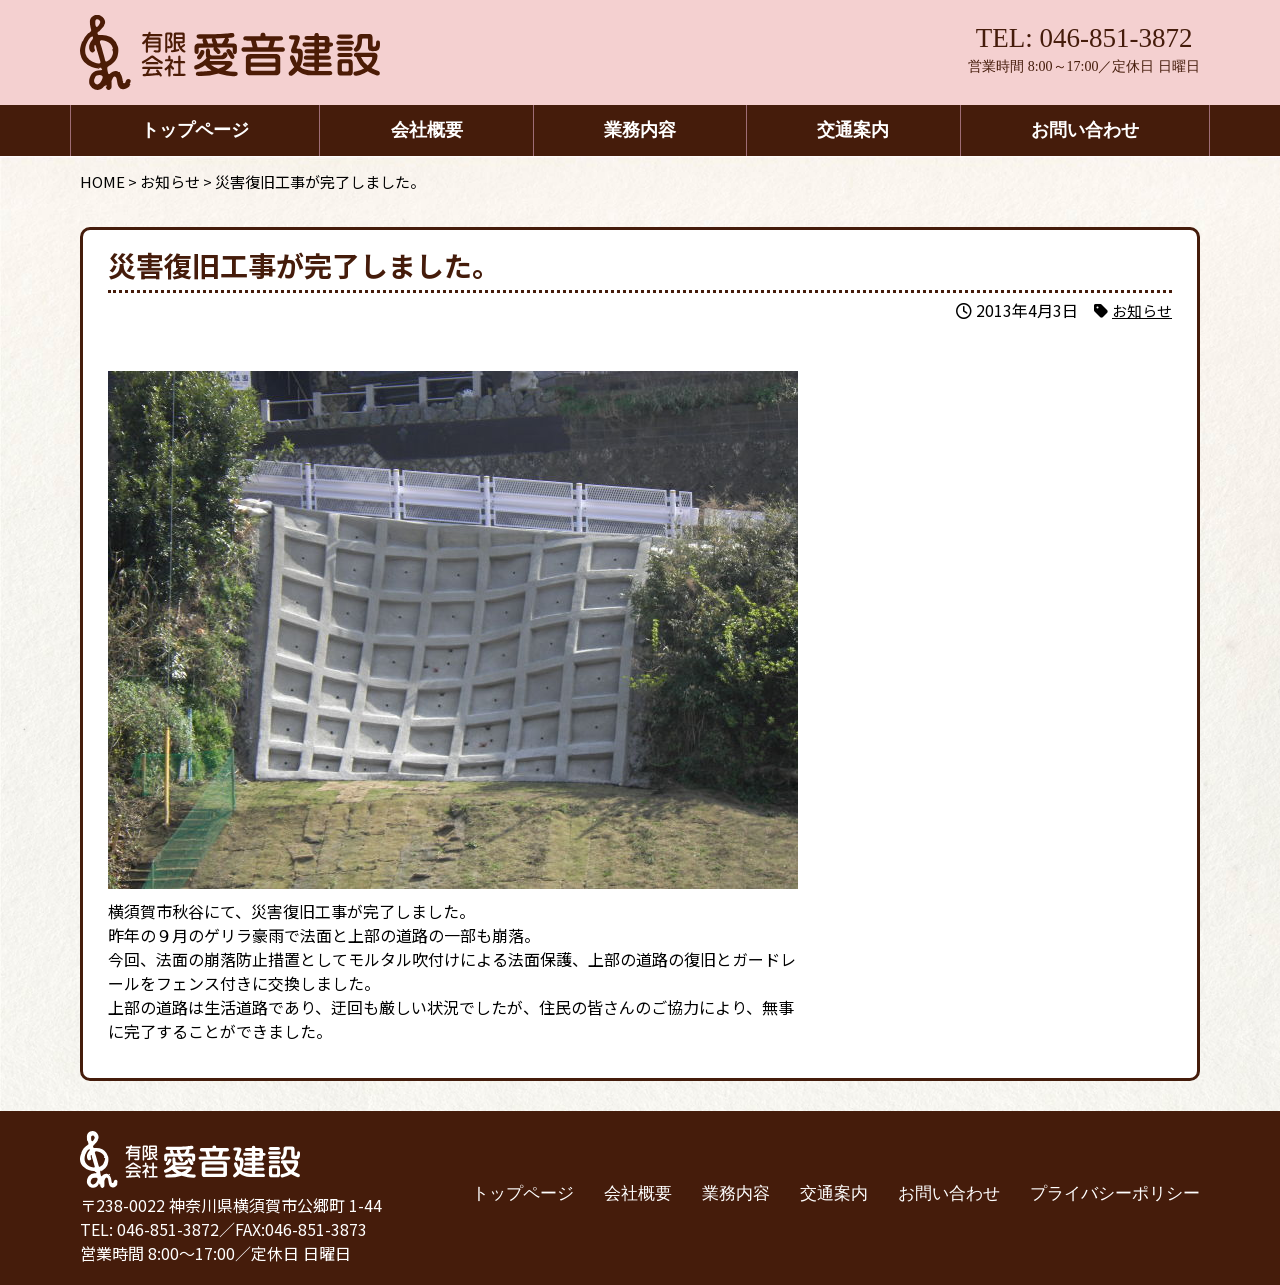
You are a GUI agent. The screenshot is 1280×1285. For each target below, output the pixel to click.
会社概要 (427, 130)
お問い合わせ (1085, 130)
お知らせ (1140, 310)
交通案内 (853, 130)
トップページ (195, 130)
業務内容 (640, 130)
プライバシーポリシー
========================================================================
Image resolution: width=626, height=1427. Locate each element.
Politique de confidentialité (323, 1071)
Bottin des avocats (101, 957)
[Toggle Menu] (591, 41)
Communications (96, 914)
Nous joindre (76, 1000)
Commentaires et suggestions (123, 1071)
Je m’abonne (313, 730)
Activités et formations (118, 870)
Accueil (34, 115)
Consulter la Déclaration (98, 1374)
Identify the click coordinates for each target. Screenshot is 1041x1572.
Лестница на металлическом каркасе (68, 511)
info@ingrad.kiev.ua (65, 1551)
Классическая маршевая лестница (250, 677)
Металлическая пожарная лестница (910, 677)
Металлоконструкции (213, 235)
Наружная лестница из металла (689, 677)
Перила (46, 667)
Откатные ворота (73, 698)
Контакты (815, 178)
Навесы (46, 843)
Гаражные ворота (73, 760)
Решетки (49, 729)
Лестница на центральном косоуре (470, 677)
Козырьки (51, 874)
========================================================================
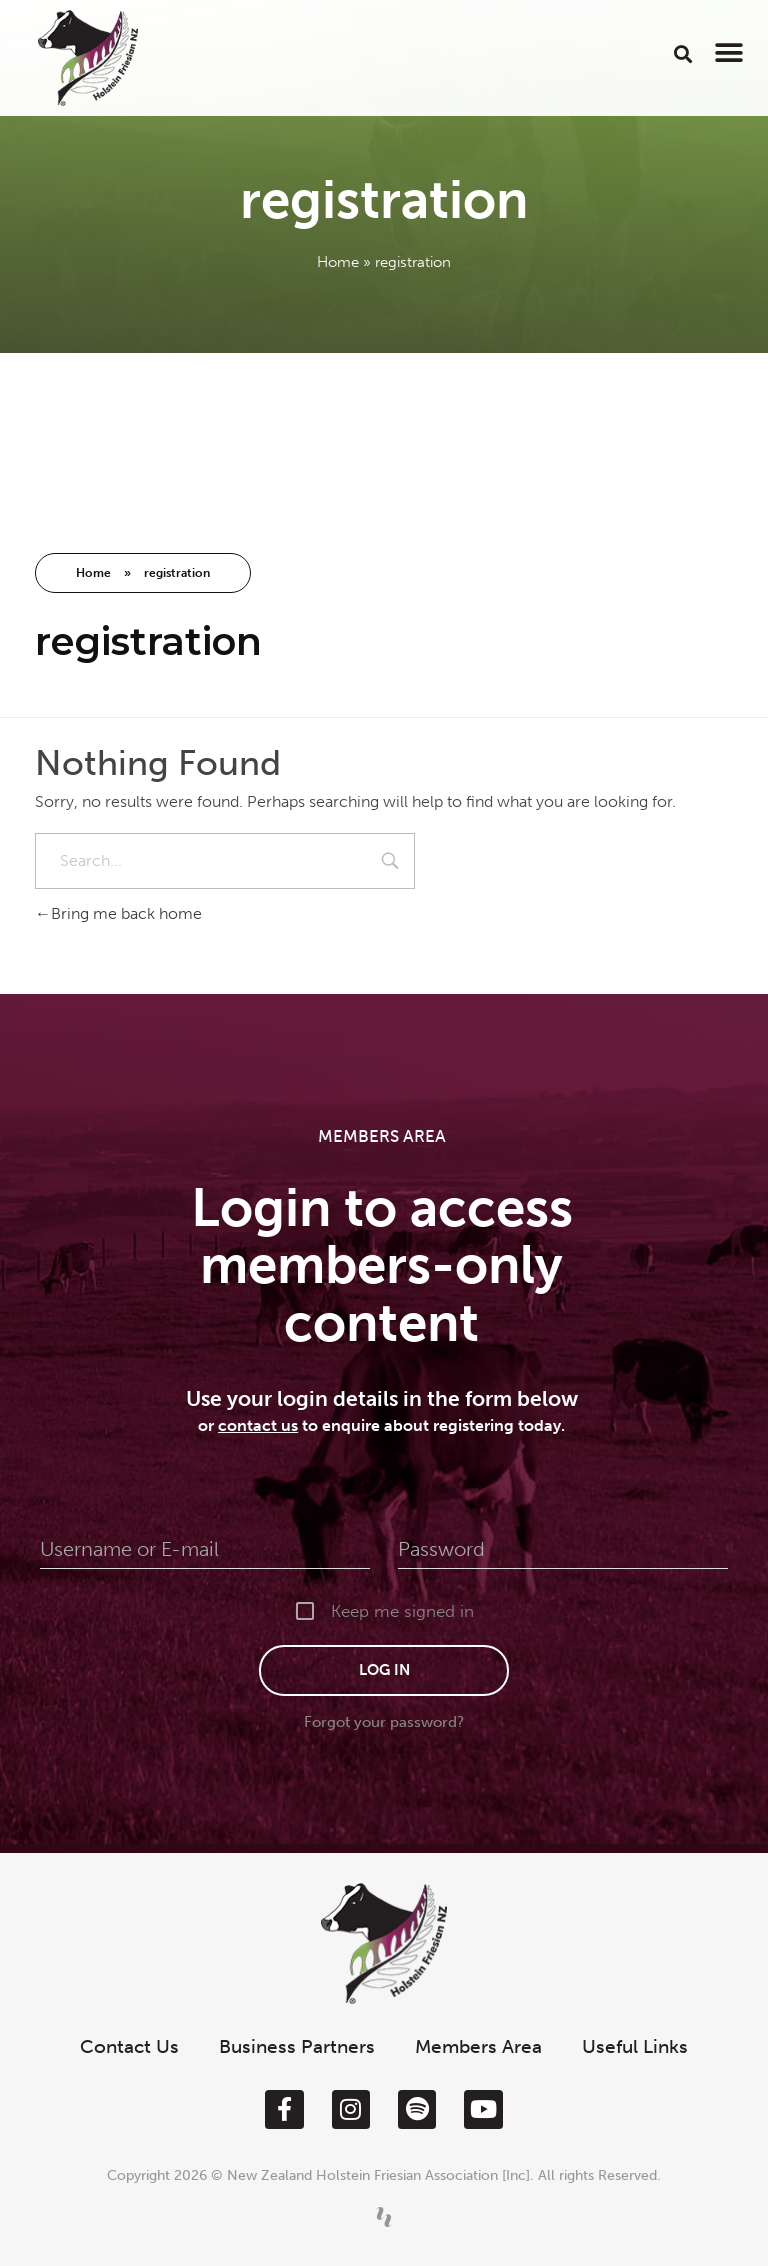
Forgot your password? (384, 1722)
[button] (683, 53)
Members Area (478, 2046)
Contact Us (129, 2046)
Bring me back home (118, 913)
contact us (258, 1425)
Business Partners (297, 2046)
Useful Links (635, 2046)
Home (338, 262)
========================================================================
TASK: Whenever a line of the data includes "target", copy that line.

RESPONSE BOX:
You are a GUI agent. The screenshot is 1280×1285. For each target below, output the pixel to click.
Identify the click coordinates for each target. Screenshot is 1041x1572.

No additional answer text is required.